Le Pochard staggered to and fro upon the marble-topped table, nodding maudlinly, and alternately filling his cup and raising it uncertainly to his expressionless face. At last, weakened by his exertions, he passed one arm through the handle of Jean’s demi, hesitated, and then leaned heavily against the glass and stood motionless, with his topheavy head bent forward, and his eyes fixed on the price-mark upon the saucer below. This eloquent manœuvre, so unspeakably appealing, determined the future ownership of Le Pochard. Jean purchased him upon the spot, and bore him off in triumph to the rue de Seine, as an object lesson for Grégoire Caubert.

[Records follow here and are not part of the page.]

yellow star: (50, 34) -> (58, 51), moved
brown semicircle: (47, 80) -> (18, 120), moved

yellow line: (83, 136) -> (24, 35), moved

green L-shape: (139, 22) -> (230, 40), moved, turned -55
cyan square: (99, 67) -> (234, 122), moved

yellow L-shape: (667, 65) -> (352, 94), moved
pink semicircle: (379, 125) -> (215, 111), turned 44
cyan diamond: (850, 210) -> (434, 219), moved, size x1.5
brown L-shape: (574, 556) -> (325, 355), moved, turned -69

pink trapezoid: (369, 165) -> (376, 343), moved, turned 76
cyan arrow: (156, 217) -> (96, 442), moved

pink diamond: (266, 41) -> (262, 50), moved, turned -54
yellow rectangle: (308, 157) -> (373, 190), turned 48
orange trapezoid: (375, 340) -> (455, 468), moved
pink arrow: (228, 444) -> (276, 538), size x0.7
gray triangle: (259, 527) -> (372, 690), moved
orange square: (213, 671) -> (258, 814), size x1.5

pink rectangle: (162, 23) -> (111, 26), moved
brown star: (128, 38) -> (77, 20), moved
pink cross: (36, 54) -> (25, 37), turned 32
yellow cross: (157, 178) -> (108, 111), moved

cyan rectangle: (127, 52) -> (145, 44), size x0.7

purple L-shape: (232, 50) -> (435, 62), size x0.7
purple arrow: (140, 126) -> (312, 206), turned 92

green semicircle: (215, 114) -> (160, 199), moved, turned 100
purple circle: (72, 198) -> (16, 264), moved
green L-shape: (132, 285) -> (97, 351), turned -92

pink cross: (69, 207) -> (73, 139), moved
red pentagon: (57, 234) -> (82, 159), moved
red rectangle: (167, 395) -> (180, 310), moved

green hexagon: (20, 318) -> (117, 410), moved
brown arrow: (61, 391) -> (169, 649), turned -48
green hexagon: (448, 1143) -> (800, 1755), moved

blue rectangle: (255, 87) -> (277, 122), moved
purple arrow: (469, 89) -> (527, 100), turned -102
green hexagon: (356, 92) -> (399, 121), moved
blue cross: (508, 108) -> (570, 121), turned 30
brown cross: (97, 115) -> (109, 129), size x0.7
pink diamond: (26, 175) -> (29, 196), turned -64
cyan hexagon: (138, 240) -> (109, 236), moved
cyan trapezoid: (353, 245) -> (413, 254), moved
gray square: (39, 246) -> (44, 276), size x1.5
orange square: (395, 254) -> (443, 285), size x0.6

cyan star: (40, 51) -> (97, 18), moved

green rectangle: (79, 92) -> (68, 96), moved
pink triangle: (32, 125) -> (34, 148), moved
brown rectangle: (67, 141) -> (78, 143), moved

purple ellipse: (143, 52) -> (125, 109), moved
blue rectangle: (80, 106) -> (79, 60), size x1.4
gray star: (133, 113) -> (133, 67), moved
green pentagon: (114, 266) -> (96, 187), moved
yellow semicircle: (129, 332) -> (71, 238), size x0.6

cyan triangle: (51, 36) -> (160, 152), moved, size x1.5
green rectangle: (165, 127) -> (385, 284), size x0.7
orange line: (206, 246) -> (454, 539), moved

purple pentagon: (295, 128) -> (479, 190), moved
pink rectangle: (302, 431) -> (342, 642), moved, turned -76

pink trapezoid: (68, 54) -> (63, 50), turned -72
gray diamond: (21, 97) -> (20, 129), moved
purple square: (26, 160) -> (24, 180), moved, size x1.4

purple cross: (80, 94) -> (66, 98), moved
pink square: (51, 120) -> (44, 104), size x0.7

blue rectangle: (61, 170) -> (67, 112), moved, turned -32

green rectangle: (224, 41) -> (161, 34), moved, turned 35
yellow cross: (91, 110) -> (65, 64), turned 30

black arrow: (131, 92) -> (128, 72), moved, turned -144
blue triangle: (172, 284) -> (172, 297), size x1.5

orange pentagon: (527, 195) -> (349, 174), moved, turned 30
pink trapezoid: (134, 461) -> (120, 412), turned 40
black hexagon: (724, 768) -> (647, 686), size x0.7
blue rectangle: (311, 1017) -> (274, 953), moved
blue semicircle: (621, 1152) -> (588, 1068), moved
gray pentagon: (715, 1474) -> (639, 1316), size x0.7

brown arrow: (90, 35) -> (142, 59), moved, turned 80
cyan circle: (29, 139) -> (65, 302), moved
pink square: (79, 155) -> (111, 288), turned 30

The two students shared a little sous-toit within a stone’s throw of the Beaux-Arts, neither luxuriously nor yet insufficiently furnished. It was Jean’s good fortune to have a father who believed in him — not a usual condition of mind in a provincial merchant whose son displays an unaccountable partiality for architecture — and, what was more to the point, who could afford to demonstrate his confidence by remittances, which were inspiring, if not on the score of magnitude, at least on that of regularity. And, since freedom from pecuniary solicitude is the surest guarantee of a cheerful spirit, there was no more diligent pupil at the Boîte, no blither comrade in idle hours, — above all, no more loyal friend, in sun or shadow, throughout the length and breadth of the Quartier, than little Jean le Gai, as he was called by those who loved him, and whom he loved.

That was why the comrades were at a loss to understand his friendship for Grégoire Caubert. Had the latter been one of themselves, a type of the schools, in that fact alone, whatever his peculiarities, would have lain a reason for the association. But, to all intents and purposes, he was of another world. His similarity to Jean and to themselves began and ended with his costume. For the rest he was silent and reserved, courting no confidence and giving none, unknowing and unknown to the haunts they frequented, — the Deux Magots, the Escholiers, the Taverne, the Bullier, and Madame Roupiquet’s in the rue de Beaune, and the Rouge on Thursday nights. Jean le Gai, when questioned as to the doings of Grégoire, seemed to reflect something of his friend’s reserve. He admitted that the other wrote: he even went so far as to prophesy that some day Grégoire would be famous. Further, he made no admissions.

“Diable!” he said. “What does it matter? He goes his way — I go mine. And if we choose to live together, whose concern is it then, I ask you? Fichez-moi la paix, vous autres!”

So popular curiosity went unsatisfied, so far as Grégoire was concerned, and the apparently uncongenial ménage came, in time, to be looked upon as one of the unexplained mysteries of the Quartier, — one, for the rest, which made no particular difference to any one save the two immediately concerned.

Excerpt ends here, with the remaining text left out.